Geflügelpest H5N8 in Berliner Stallung festgestellt

Berlin hat seinen ersten bestätigten Verdachtsfall der Geflügelpest H5N8 in dieser Saison. In einer Kleinstgeflügelhaltung in Treptow-Köpenick hatte das Bezirksamt den Ausbruch dieser für Vögel äußerst gefährlichen Krankheit amtlich feststellen können.

 

Um den Ausbruchsort wurde ein Sperrbezirk mit einem Radius von drei Kilometern und einem Beobachtungsgebiet mit einem Radius von zehn Kilometern inklusive Warnschildern eingerichtet. 

Ställe bitte verschließen

Innerhalb dieser Zonen ist das Geflügel nur noch in geschlossenen Ställen zu halten. Die Vögel dürfen auch nicht aus dem Bestand entfernt werden und Biosicherheitsmaßnahmen wie Desinfektion und das tragen von Schutzkleidung ist dort nun Vorschrift.
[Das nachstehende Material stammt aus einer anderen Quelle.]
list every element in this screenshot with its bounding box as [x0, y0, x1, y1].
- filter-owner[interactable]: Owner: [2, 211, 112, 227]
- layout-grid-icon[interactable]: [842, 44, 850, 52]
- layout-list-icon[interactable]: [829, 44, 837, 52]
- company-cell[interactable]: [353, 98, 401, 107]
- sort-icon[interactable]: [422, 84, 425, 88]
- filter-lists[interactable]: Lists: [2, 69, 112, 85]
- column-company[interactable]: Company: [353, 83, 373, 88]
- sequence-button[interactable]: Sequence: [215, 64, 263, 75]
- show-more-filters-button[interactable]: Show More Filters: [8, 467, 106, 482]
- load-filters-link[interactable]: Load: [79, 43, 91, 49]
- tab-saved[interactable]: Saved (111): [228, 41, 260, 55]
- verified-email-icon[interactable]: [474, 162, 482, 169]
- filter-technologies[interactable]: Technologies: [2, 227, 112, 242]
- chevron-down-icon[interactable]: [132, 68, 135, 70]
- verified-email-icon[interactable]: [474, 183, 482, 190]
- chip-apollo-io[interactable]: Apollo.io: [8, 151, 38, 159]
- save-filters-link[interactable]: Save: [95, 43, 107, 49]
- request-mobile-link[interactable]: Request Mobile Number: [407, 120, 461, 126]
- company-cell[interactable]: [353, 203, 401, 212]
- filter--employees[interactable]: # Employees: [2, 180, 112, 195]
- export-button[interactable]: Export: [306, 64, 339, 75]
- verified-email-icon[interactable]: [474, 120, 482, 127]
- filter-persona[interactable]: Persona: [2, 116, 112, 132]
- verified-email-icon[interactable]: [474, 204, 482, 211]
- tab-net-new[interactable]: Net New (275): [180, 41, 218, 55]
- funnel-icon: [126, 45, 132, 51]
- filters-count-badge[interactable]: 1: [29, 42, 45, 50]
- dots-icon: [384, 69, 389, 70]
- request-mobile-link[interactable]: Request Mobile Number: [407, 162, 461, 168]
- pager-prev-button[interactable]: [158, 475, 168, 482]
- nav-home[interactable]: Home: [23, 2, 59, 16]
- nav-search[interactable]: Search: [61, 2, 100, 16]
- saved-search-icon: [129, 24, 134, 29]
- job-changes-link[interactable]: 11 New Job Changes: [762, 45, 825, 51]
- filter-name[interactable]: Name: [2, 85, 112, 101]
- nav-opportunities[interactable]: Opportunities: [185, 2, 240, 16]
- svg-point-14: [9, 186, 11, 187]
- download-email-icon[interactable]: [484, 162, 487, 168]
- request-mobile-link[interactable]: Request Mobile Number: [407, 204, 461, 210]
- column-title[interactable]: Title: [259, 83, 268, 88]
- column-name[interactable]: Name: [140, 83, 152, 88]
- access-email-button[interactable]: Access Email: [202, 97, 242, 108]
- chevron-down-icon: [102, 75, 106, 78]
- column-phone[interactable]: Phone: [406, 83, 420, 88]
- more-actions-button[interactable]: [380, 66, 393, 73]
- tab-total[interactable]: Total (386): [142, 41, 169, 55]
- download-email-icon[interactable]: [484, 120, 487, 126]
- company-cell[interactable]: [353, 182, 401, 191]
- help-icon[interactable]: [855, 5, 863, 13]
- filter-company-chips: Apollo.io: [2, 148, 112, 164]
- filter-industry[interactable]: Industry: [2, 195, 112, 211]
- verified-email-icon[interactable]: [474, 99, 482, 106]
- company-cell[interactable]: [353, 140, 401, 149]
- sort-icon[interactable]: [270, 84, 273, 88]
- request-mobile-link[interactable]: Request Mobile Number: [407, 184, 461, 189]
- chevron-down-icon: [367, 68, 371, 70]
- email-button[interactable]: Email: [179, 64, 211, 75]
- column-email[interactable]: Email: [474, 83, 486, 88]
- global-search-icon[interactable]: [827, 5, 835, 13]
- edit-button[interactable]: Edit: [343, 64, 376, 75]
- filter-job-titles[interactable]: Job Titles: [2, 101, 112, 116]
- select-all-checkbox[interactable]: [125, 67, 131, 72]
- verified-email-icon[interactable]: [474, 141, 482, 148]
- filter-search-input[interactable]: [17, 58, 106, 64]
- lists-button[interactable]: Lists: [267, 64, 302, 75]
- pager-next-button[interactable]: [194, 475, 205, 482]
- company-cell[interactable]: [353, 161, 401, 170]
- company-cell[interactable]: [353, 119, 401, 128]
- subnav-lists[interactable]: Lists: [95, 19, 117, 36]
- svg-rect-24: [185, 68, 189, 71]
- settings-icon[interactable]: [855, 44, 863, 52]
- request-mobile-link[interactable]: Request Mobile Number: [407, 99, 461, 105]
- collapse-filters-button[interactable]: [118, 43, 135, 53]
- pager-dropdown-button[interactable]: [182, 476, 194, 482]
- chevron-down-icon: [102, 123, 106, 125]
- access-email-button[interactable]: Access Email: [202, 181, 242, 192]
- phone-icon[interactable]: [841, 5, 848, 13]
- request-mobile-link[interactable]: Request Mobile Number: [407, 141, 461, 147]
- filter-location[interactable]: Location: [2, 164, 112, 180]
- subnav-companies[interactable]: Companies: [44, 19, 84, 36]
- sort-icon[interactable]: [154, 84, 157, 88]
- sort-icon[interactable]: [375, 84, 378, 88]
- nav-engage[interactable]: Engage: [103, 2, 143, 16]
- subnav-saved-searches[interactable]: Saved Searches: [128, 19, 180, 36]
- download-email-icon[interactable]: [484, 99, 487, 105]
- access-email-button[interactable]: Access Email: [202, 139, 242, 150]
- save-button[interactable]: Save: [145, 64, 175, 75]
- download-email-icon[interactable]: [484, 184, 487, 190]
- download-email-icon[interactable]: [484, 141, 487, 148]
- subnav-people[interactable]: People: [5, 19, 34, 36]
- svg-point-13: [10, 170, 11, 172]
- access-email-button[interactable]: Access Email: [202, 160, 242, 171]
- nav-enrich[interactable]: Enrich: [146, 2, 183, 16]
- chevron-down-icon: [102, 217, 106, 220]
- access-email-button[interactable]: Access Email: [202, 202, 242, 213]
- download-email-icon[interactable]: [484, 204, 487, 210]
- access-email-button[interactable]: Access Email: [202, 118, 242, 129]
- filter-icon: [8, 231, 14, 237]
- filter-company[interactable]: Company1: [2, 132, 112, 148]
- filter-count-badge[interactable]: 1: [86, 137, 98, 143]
Zum Einzugsgebiet des Sperrbezirkes zählen Bereiche in den Bezirken Treptow-Köpenick und Neukölln sowie benachbarte Regionsteile des Landes Brandenburg 

Geflügelhaltungen jetzt den Veterinärämtern unbedingt melden

Zeitgleich wurden auch bei drei weiteren Wildvogelfunden durch das beauftragte Friedrich-Löffler-Institut der Erreger H5N8 bestätigt. Im November waren in Berlin die ersten H5N8 Fälle nachgewiesen worden. Seitdem wurden insgesamt fünf Krankheitsausbrüche bei Wildvögeln festgestellt. Es gilt nun die dringende Bitte der Senatsverwaltung für Verbraucherschutz an alle Geflügelhalter, ihre Tierbestände bei dem Veterinäramt ihres Bezirks anzumelden. Geflügelhalter werden gebeten, ihre Tiere jetzt besonders vor dem Kontakt mit Wildvögeln zu schützen. Futter, Einstreu und Tränke müssen für Wildvögel unzugänglich sein.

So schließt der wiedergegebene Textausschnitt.